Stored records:
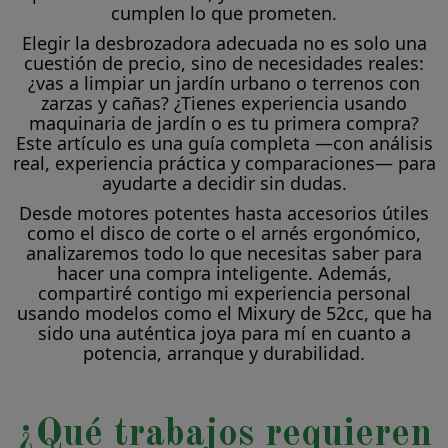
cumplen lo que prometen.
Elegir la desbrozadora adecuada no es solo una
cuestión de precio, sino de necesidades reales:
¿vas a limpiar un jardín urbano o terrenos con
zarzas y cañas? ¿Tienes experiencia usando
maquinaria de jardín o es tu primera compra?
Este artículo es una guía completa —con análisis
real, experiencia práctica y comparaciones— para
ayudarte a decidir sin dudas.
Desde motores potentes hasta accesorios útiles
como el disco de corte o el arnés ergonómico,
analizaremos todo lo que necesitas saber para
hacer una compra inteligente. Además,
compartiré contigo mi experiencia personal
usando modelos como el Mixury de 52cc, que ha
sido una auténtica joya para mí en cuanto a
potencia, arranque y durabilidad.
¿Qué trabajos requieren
...
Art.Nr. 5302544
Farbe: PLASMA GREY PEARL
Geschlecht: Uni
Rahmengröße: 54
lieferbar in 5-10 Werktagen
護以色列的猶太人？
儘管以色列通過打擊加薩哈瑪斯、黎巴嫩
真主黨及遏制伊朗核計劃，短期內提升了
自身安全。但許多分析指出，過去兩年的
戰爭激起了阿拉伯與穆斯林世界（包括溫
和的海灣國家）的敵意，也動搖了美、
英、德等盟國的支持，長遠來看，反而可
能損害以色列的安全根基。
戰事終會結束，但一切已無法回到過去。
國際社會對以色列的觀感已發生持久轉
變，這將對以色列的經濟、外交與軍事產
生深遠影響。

> WHAT IS NEEDED
For the lines above, output exactly those from the line containing "Desde motores potentes" through the line containing "usando modelos como el Mixury de 52cc, que ha", and skip the others.

> SOLUTION FOR THIS EXERCISE
Desde motores potentes hasta accesorios útiles
como el disco de corte o el arnés ergonómico,
analizaremos todo lo que necesitas saber para
hacer una compra inteligente. Además,
compartiré contigo mi experiencia personal
usando modelos como el Mixury de 52cc, que ha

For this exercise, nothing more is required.